COBRA ENGOLINDO COBRA – Quase não restam dúvidas de que Herodes estava cercado por conspiração e intriga. Seu pai e seu irmão tinham tido morte violenta. Ele próprio possuía inimigos, não só entre os fariseus, facção que se ressentia do governo de um estrangeiro submisso a um imperador pagão em Roma, mas também entre os partidários de membros da dinastia asmonéia. Esta reivindicava, com direito, a coroa da Judéia. “Asmoneu” era a designação dinástica para os descendentes do general e herói judaico Judas Macabeu. O povo achava que alguém dessa dinastia nacional devia governar, e não um árabe pagão como Herodes. Os asmoneus governaram por l34 anos, até o ano 37 antes de Cristo, quando então Jerusalém foi conquistada pelo Herodes Magno da presente crônica. Como se vê, a briga, naqueles cantos do mundo, é antiga e rege-se ainda pelas mesmas coordenadas. Para aplacar os simpatizantes da dinastia asmonéia, Herodes divorciou-se de sua esposa Dóris, com quem se casara na juventude, e desposou Mariamna, neta do sumo-sacerdote Hircano, descendente de Judas Macabeu.
MANDOU AFOGAR O SUMO-SACERDOTE – Hircano tinha sido aprisionado pelos partos, quando estes invadiram a Palestina, mas fora libertado devido à intercessão dos judeus que viviam além do Eufrates. Encorajado pelo casamento de sua neta com Herodes, Hircano regressou a Jerusalém, onde Herodes imediatamente o executou. Não, conforme afirma Flávio Josefo, por ter reivindicado o trono, “mas porque o trono realmente era seu”. Outro adversário potencial era Jônatas, irmão de sua mulher Mariamna o qual, aos 17 anos, foi feito sumo-sacerdote por Herodes. Mas, quando o rapaz vestiu os trajes sagrados e se aproximou do altar durante uma festa, todos os presentes choraram de emoção. Por isso, Herodes mandou sua guarda pessoal gaulesa matá-lo afogado.
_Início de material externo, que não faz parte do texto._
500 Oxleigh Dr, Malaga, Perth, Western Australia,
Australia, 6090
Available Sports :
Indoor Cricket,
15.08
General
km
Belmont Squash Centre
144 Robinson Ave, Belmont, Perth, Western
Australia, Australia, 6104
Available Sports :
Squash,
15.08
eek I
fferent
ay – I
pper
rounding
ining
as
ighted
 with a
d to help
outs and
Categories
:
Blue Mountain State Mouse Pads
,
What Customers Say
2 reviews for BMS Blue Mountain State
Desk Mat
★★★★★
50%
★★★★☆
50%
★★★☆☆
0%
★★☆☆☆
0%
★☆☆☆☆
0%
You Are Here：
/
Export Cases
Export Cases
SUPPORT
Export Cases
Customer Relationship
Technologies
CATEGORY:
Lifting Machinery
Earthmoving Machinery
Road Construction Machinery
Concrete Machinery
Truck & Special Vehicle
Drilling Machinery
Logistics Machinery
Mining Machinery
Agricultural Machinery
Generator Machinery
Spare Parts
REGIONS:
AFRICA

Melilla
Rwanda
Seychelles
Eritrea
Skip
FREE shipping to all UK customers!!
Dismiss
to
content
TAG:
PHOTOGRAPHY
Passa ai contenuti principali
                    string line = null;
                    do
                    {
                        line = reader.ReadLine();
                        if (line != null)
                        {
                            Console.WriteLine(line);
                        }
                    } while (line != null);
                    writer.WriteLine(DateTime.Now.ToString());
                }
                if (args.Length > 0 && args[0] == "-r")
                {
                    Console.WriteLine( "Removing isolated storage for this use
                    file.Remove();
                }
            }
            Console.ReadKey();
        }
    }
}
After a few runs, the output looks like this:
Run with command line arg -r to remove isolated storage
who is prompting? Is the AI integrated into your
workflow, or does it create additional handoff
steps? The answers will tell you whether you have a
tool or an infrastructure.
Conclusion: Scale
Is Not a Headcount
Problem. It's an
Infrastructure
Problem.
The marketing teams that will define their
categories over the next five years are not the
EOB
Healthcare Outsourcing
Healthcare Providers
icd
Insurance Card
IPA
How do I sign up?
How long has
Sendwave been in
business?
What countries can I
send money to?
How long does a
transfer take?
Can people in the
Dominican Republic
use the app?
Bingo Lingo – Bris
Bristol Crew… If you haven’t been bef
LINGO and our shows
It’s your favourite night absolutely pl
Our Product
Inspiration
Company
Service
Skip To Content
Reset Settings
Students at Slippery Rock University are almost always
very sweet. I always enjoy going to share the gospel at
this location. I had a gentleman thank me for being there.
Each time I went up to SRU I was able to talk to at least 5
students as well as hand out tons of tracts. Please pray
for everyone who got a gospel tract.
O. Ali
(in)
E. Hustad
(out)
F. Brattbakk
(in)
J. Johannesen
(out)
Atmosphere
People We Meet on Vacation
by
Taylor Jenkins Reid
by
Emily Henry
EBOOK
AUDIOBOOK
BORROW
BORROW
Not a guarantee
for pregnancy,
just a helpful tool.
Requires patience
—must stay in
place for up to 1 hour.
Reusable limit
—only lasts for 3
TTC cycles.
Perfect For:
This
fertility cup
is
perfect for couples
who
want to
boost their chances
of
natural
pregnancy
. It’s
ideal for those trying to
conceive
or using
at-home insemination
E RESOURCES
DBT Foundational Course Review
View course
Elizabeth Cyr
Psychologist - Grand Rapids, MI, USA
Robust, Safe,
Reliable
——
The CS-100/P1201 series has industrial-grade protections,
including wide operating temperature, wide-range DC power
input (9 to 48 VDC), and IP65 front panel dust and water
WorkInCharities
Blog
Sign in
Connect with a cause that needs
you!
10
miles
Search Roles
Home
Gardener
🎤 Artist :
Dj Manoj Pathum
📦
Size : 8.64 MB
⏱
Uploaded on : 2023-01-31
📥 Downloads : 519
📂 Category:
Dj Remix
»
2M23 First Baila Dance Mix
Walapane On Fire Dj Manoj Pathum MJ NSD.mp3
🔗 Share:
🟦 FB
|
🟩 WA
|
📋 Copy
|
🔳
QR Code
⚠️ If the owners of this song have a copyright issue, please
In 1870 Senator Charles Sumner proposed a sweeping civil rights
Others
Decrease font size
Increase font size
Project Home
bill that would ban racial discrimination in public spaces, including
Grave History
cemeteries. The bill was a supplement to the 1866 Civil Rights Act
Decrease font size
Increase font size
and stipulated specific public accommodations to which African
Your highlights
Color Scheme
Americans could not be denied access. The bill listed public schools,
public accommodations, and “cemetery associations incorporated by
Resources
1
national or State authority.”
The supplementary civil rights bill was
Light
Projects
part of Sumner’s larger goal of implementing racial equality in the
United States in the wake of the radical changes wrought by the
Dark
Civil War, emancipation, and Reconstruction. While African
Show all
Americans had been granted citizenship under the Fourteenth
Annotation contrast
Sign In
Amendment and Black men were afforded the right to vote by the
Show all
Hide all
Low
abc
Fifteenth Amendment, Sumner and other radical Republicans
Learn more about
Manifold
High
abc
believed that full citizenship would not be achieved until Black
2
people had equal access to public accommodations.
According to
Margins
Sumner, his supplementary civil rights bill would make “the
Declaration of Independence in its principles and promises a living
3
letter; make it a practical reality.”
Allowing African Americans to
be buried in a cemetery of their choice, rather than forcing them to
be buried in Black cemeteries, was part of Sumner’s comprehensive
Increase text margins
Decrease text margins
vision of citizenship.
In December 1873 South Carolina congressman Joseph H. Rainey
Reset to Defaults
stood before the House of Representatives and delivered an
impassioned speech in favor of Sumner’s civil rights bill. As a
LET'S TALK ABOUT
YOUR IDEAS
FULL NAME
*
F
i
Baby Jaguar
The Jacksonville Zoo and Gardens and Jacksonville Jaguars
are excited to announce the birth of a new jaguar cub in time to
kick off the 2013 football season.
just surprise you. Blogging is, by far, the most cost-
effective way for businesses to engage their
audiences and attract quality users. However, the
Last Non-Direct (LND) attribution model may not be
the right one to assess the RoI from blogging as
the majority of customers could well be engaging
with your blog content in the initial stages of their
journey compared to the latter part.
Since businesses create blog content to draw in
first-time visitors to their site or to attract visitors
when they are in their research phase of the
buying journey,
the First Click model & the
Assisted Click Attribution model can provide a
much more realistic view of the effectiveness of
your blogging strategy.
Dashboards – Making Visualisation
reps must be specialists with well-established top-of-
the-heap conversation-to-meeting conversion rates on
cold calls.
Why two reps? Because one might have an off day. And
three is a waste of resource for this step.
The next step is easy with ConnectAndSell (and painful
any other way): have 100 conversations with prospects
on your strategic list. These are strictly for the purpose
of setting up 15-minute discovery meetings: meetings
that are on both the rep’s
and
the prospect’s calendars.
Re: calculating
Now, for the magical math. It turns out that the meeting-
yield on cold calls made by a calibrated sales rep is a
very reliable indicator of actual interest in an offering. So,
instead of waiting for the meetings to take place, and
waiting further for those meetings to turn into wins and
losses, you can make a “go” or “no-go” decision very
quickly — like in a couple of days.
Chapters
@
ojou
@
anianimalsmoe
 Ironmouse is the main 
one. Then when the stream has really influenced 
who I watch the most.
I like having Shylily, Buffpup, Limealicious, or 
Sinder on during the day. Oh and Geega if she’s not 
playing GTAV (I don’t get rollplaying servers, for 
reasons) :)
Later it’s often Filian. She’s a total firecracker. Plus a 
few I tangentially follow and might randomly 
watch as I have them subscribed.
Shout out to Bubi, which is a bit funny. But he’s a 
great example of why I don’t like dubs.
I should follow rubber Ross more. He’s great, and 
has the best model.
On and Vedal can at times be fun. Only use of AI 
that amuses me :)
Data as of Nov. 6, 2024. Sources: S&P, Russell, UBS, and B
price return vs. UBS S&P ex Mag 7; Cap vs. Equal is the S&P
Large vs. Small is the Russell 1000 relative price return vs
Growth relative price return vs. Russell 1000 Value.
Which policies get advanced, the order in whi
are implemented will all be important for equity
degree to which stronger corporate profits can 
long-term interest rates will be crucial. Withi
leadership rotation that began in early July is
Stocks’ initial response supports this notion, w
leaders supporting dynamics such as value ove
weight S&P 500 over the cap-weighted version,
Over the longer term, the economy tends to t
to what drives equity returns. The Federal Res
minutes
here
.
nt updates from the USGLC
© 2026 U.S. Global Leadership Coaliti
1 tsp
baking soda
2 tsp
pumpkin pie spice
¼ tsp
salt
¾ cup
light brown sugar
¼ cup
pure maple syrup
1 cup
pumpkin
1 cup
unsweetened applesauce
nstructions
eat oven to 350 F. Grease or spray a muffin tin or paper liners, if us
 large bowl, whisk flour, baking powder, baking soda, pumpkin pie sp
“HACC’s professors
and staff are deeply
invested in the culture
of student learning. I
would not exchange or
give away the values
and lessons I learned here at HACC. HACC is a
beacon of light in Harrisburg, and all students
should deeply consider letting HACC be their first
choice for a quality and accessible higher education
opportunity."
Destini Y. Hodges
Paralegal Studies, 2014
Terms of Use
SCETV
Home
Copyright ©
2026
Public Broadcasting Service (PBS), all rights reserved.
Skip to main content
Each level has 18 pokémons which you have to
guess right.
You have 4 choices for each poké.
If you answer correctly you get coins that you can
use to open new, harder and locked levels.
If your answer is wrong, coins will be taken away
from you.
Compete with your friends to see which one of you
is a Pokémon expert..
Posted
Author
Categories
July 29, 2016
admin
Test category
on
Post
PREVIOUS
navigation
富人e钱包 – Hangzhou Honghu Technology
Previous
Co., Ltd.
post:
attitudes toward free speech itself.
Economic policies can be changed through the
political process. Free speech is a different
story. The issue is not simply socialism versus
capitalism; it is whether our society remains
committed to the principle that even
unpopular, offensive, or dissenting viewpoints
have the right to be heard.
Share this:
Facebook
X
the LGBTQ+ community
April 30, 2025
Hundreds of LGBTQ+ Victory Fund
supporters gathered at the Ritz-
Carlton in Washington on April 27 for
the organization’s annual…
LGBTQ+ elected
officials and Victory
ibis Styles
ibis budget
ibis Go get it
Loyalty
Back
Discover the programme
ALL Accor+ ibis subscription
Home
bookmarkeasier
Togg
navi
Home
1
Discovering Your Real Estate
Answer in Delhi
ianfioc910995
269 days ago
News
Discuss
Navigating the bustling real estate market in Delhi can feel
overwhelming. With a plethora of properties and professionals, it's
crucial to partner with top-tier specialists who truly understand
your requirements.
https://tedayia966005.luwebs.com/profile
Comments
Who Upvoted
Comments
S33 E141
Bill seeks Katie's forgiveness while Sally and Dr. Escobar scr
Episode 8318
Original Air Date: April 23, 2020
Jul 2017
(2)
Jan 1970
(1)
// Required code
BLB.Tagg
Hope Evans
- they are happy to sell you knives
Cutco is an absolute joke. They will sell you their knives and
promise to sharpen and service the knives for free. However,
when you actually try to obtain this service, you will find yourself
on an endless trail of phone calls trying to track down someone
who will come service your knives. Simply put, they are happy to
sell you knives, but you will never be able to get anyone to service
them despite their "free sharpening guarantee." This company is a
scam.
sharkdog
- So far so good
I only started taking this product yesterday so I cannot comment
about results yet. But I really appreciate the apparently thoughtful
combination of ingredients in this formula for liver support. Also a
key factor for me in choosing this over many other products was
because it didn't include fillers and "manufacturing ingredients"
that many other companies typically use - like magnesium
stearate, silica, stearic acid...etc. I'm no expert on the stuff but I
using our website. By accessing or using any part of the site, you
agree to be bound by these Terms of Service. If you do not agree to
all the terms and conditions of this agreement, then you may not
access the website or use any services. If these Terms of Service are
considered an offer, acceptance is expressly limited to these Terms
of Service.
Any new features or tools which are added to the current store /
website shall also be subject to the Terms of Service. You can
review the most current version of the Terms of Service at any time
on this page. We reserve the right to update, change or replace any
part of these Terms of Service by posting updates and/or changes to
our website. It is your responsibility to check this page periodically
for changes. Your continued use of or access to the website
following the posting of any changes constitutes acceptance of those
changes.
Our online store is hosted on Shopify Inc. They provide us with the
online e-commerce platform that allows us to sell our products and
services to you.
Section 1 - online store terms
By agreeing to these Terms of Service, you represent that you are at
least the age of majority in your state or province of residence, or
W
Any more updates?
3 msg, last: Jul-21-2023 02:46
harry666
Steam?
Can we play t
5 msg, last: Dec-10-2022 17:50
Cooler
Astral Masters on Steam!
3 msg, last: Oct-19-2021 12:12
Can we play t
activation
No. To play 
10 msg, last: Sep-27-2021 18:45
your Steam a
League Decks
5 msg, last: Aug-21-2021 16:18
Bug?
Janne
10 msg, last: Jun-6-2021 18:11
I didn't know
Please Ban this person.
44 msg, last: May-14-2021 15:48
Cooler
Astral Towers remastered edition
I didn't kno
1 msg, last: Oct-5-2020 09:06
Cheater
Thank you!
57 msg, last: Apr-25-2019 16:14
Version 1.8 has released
MANDOU ESTRANGULAR OS PRÓPRIOS FILHOS – O que, no âmbito político, talvez tenha sido maquiavelicamente oportuno, no âmbito familiar foi um desastre. Herodes apaixonara-se intensamente por Mariamna. Esta, após o que acontecera com seu irmão e seu avô, odiava-o com a mesma intensidade. Além de ressentimento e ódio, havia o desdém de uma princesa real judia por um novo-rico árabe. Isso não só atormentava Herodes, mas também deixava sua família furiosa, sobretudo sua irmã Salomé. Esta persuadiu o irmão de que Mariamna havia cometido adultério com José, seu marido. Herodes ordenou a imediata execução de ambos. Em seguida, a paranóia voltou-se contra seus dois filhos com Mariamna. Convencido de que estavam conspirando contra ele, mandou estrangulá-los em Sebaste, no ano 7 antes de Cristo.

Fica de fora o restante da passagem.